=== SOURCE MATERIAL ===

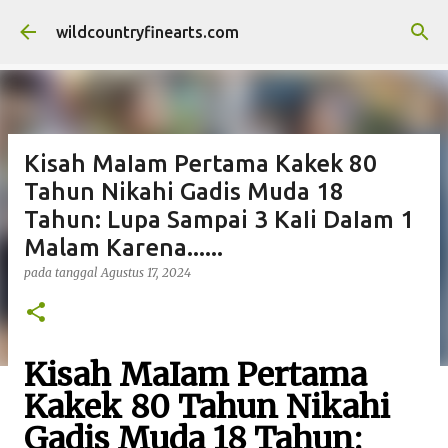
Langsung ke konten utama
wildcountryfinearts.com
Kisah MaIam Pertama Kakek 80
Tahun Nikahi Gadis Muda 18
Tahun: Lupa Sampai 3 KaIi DaIam 1
Malam Karena......
pada tanggal
Agustus 17, 2024
Kisah MaIam Pertama
Kakek 80 Tahun Nikahi
Gadis Muda 18 Tahun:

===

• WHAT TO PRODUCE:
If pictures appear among the records, do not carry them over; retype the rest exactly.

• EXERCISE ANSWER:
Langsung ke konten utama
wildcountryfinearts.com
Kisah MaIam Pertama Kakek 80
Tahun Nikahi Gadis Muda 18
Tahun: Lupa Sampai 3 KaIi DaIam 1
Malam Karena......
pada tanggal
Agustus 17, 2024
Kisah MaIam Pertama
Kakek 80 Tahun Nikahi
Gadis Muda 18 Tahun:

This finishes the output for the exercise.